Governo do MT recorre contra decisão que determinou perícia de 705 máquinas

    O Governo do Estado vai entrar, na próxima semana, com um recurso junto ao Tribunal Regional Federal (TRF) em Brasília, para tentar derrubar a decisão do juiz da 1ª Vara Federal de Mato Grosso, Julier Sebastião da Silva, que determinou a realização de nova perícia nas 705 máquinas adquiridas pelo Estado, dentro do programa "MT 100% Equipado". A informação é do procurador do Estado, Dorgival Veras.

    "Vamos entrar com recurso junto ao TRF, pois, se estamos discutindo a questão de competência da Justiça Federal para julgar o caso, como podemos aceitar uma decisão dessas? Além disso, temos uma perícia em andamento que pode ser requisitada pela Justiça Federal", afirmou Veras.

    A nova perícia, conforme o MidiaNews apurou, seria para subsidiar as investigações sobre o superfaturamento na aquisição dos maquinários que tramitam na Justiça Federal. Em sua decisão, o juiz Julier determinou que o Estado forneça os meios necessários, num prazo de dez dias, para que as provas periciais sejam produzidas.

    Segundo Dorgival Veras, determinar uma nova perícia é "desnecessário", inclusive, em função dos gastos e prejuízos que pode trazer ao erário. Ele lembrou que a Perícia Oficial e Identificação Técnica (Politec) já vêm realizando um trabalho em todo o Estado, que pode ser solicitado por Julier.

    De acordo com o procurador do Estado, a perícia em andamento pela Politec custará mais de R$ 1 milhão. Dessa forma, para a realização de nova perícia o Estado teria que desembolsar mais R$ 1 milhão, segundo ele, gasto desnecessário.

    "Como o Estado vai arcar com despesas que não solicitamos? Não pode se imputar ao Governo uma dívida que não é dele. Volto a repetir: como vamos fazer uma nova perícia, se temos uma em andamento realizada pela Politec e que pode ser solicitada pela Justiça Federal?", disse.

    Ação popular

    Após o superfaturamento na aquisição dos maquinários se tornar público, o empresário do município de Jaciara (147 km ao Sul de Cuiabá), Antonio Sebastião Gaeta, propôs uma Ação Popular, junto a Justiça Federal, em desfavor do ex-governador Blairo Maggi (PR), dos ex-secretários de Infraestrutura e Administração, Vilceu Marchetti e Geraldo de Vitto, respectivamente, e do atual chefe da Casa Civil, Éder Moraes. Também foram acionados o Estado de Mato Grosso e o BNDES.

    Na ação, Gaeta havia solicitado a suspensão dos contratos e pagamentos, busca e apreensão de todos os documentos referentes ao processo licitatório e das máquinas distribuídas às prefeituras dos 141 municípios mato-grossenses.
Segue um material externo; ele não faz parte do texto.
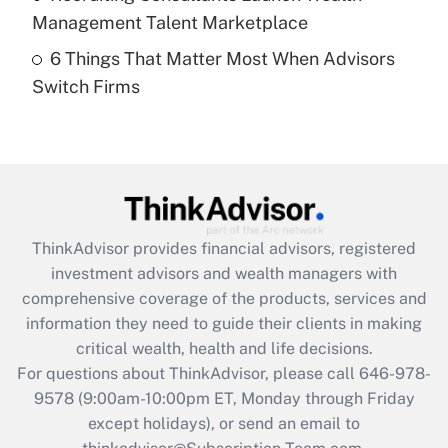
Get Answer
Management Talent Marketplace
6 Things That Matter Most When Advisors
Recently Updated Q&As
Switch Firms
Are remote workers eligible for leave
under the Family and Medical Leave Act
(FMLA)?
Get Answer
Recently Updated Q&As
ThinkAdvisor
provides financial advisors, registered
What is the CARES Act employee
investment advisors and wealth managers with
retention tax credit that was available
during 2020 and 2021?
comprehensive coverage of the products, services and
information they need to guide their clients in making
Get Answer
critical wealth, health and life decisions.
For questions about ThinkAdvisor, please call
646-978-
Recently Updated Q&As
9578
(9:00am-10:00pm ET, Monday through Friday
Who must file a return?
except holidays), or send an email to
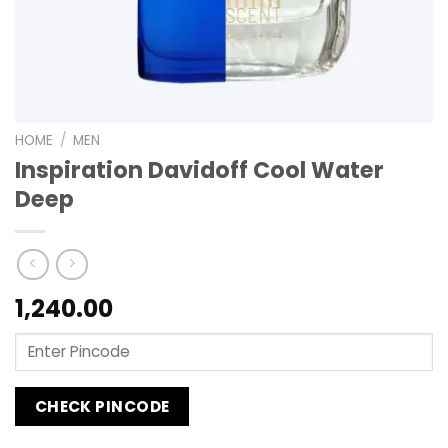
HOME
/
MEN
Inspiration Davidoff Cool Water
Deep
1,240.00
CHECK PINCODE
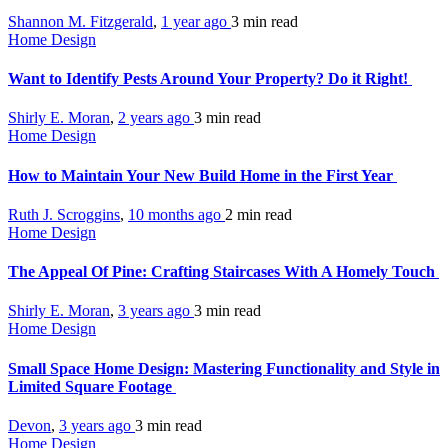
Shannon M. Fitzgerald
,
1 year ago
3 min
read
Home Design
Want to Identify Pests Around Your Property? Do it Right!
Shirly E. Moran
,
2 years ago
3 min
read
Home Design
How to Maintain Your New Build Home in the First Year
Ruth J. Scroggins
,
10 months ago
2 min
read
Home Design
The Appeal Of Pine: Crafting Staircases With A Homely Touch
Shirly E. Moran
,
3 years ago
3 min
read
Home Design
Small Space Home Design: Mastering Functionality and Style in
Limited Square Footage
Devon
,
3 years ago
3 min
read
Home Design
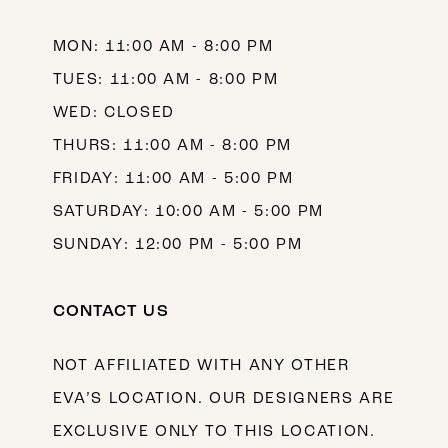
14
MON: 11:00 AM - 8:00 PM
TUES: 11:00 AM - 8:00 PM
WED: CLOSED
THURS: 11:00 AM - 8:00 PM
FRIDAY: 11:00 AM - 5:00 PM
SATURDAY: 10:00 AM - 5:00 PM
SUNDAY: 12:00 PM - 5:00 PM
CONTACT US
NOT AFFILIATED WITH ANY OTHER
EVA’S LOCATION. OUR DESIGNERS ARE
EXCLUSIVE ONLY TO THIS LOCATION.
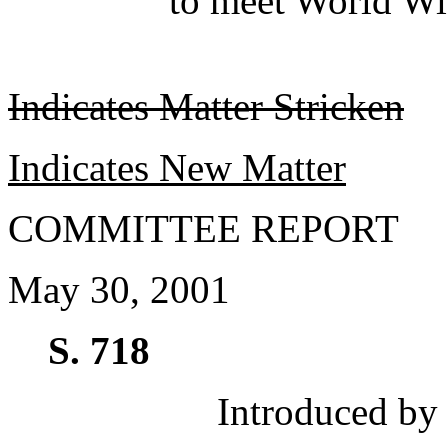
to meet World Wi
Indicates Matter Stricken
Indicates New Matter
COMMITTEE REPORT
May 30, 2001
S. 718
Introduced by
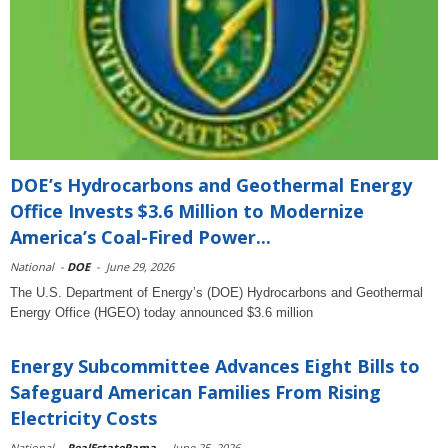
DOE’s Hydrocarbons and Geothermal Energy
Office Invests $3.6 Million to Modernize
America’s Coal-Fired Power...
National
-
DOE
-
June 29, 2026
The U.S. Department of Energy’s (DOE) Hydrocarbons and Geothermal
Energy Office (HGEO) today announced $3.6 million
Energy Subcommittee Advances Eight Bills to
Safeguard American Families From Rising
Electricity Costs
National
-
RealEstateRama
-
June 25, 2026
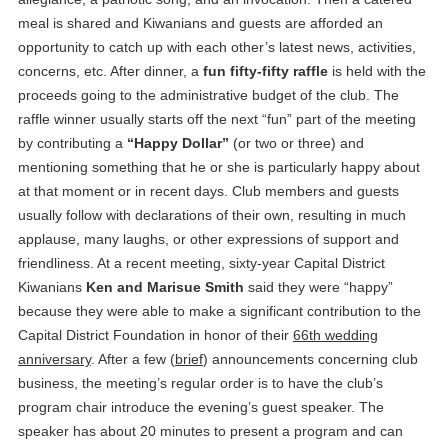
meal is shared and Kiwanians and guests are afforded an
opportunity to catch up with each other’s latest news, activities,
concerns, etc. After dinner, a
fun fifty-fifty raffle
is held with the
proceeds going to the administrative budget of the club. The
raffle winner usually starts off the next “fun” part of the meeting
by contributing a
“Happy Dollar”
(or two or three) and
mentioning something that he or she is particularly happy about
at that moment or in recent days. Club members and guests
usually follow with declarations of their own, resulting in much
applause, many laughs, or other expressions of support and
friendliness. At a recent meeting, sixty-year Capital District
Kiwanians
Ken and Marisue Smith
said they were “happy”
because they were able to make a significant contribution to the
Capital District Foundation in honor of their
66th wedding
anniversary
. After a few (
brief
) announcements concerning club
business, the meeting’s regular order is to have the club’s
program chair introduce the evening’s guest speaker. The
speaker has about 20 minutes to present a program and can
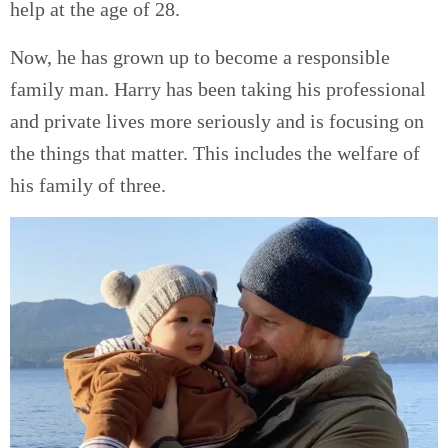
help at the age of 28.
Now, he has grown up to become a responsible
family man. Harry has been taking his professional
and private lives more seriously and is focusing on
the things that matter. This includes the welfare of
his family of three.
    Os pedidos foram em parte acatados por Julier, em 14 de maio passado. Em sua decisão, o magistrado determinou a suspensão de qualquer pagamento às empresas vencedoras dos pregões e determinou que o Estado apresentasse os maquinários em Cuiabá, acompanhados da relação dos municípios beneficiados, para serem submetidos à perícia.

    O Governo do Estado ingressou com recurso no Tribunal Regional Federal (TRF) e conseguiu uma decisão para que as máquinas fossem periciadas, nos municípios onde se encontram, com o argumento de que isso evitaria prejuízo ao Erário.

    Entenda o caso

    O "Escândalo dos Maquinários" tornou-se público após a Auditoria Geral do Estado apontar um superfaturamento na compra dos equipamentos. O caso foi parar no Ministério Público Estadual, que solicitou à Delegacia Fazendária a abertura de inquérito policial para investigar as denúncias.

    Na época, a promotora Ana Cristina Bardusco relatou a ocorrência, em tese, de crimes de fraude à licitação e peculato, por parte dos responsáveis pelos pregões, que são realizados pela Secretaria de Administração.

    Em seguida, os então secretários de Infraestrutura e Administração, Vilceu Marchetti e Geraldo De Vitto, respectivamente, solicitaram demissão. De Vitto foi apontado como responsável pela condução do processo licitatório; Marchetti, como pivô do escândalo, uma vez que as aquisições foram feitas pela Sinfra.

    R$ 44 milhões

    No dia 25 de maio passado, a Auditoria Geral do Estado apresentou o relatório final da auditoria, que apontou um superfaturamento de R$ 44.485.678,00.

    Deste montante, R$ 20.585 milhões são relacionados à sobrepreço na compra dos maquinários e R$ 23,899 milhões foram superfaturados somente na compra dos 376 caminhões basculantes.